Hazard No. 2: Mindshare Monopolization
At the heart of hi-lo is the relentless and highly programmatic promotional calendar, which detracts time and focus from the parts of the business that drive differentiation, loyalty and traffic.
Too many grocers have become so reliant on vendor funding that merchants spend most of their time negotiating and planning with vendors. Time and focus are zero sum, so if those resources are largely being spent on promotions, then everything else is an afterthought. Merchants need to focus instead on how to enhance the overall category, the customer experience, the stores and other elements that strengthen competitive advantage.
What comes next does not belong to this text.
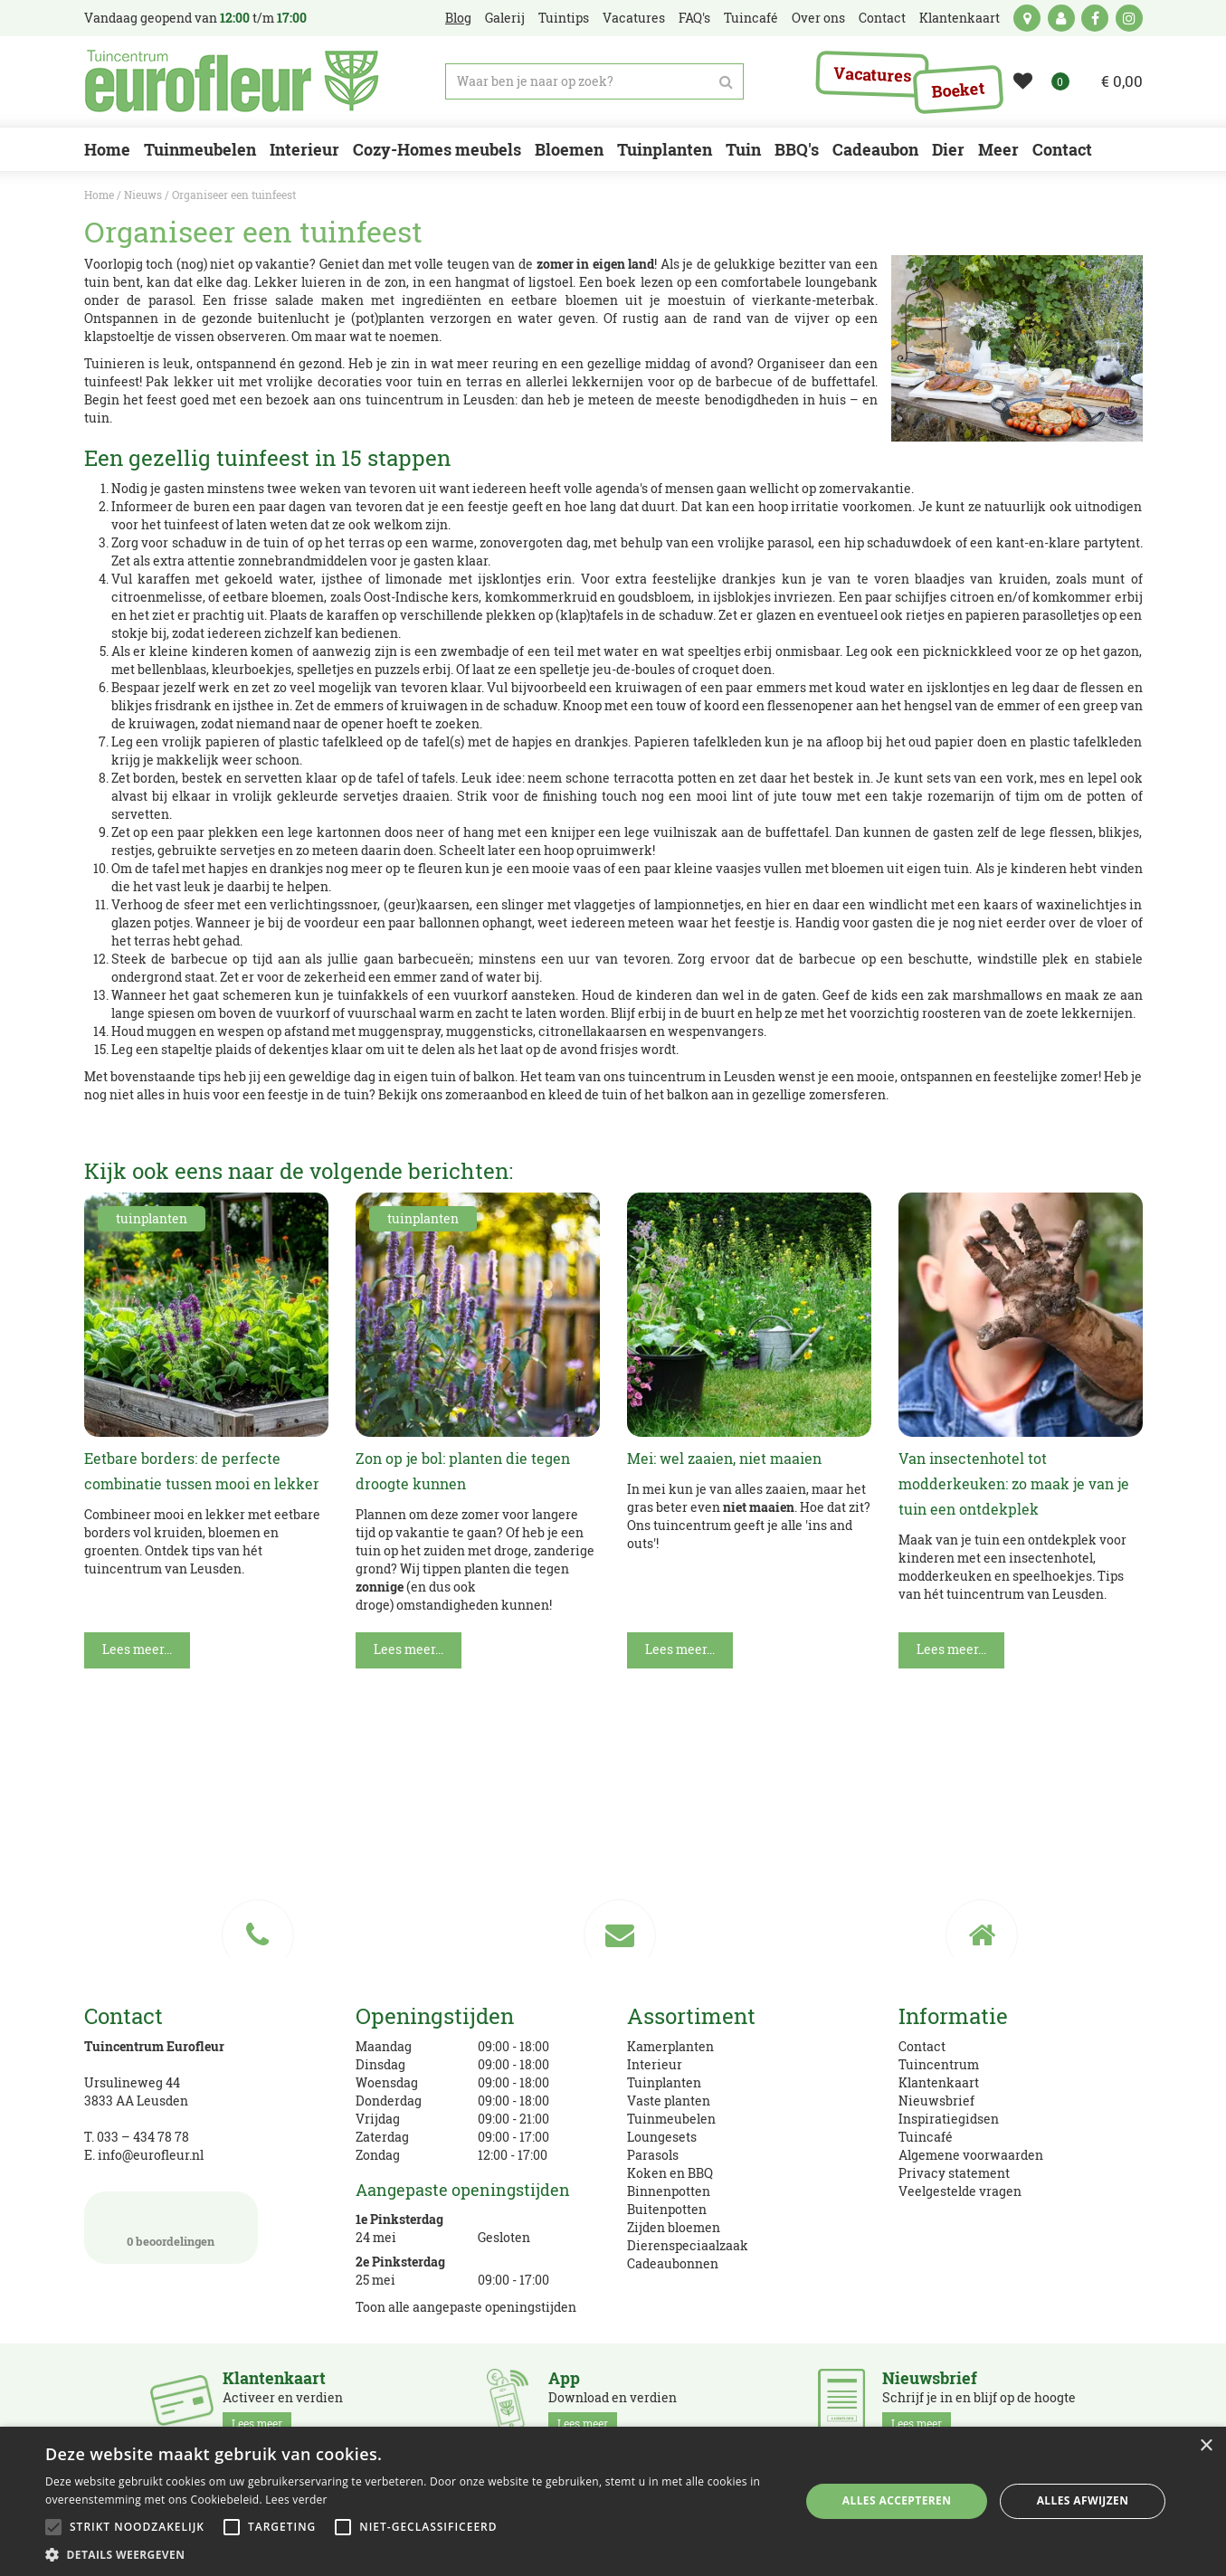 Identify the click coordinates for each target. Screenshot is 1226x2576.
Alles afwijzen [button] (1083, 2500)
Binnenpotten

Hazard No. 3: Margin Erosion
For many grocers, vendor funding has long played a significant role in profitability, and organizations have become addicted. Chasing those dollars, which are increasingly contingent on meeting certain volume threshold, becomes a problem when grocers over-rely on promotions. When grocers offer the same deals on the same items again and again, often on a predictable cycle, they train their customers to be cherry-pickers, which drives low-margin sales.
In addition to discouraging full shops, excessive promotion also creates significant inefficiencies.
Even for grocers content to make those trade-offs, the system as it functions today won’t even be an option in five years. Along with more vendor funding becoming performance-based, the rise of retail media networks means funding tied to physical stores will drop as more dollars shift to digital.
What Comes Next
Because hi-lo no longer serves grocers the way it once did and because it now poses considerable risks in addition to not yielding much reward, a new model is needed.
On a spectrum that has hi-lo at one end and EDLP at the other, grocers should move toward a more centrist approach. This could be referred to as “everyday fair price,” a model in which everyday prices are close enough to competitors and promotions are focused on specific goals, like driving traffic or increasing trial of private brand items, rather than offered indiscriminately as a mechanism to paper over unreasonable everyday prices.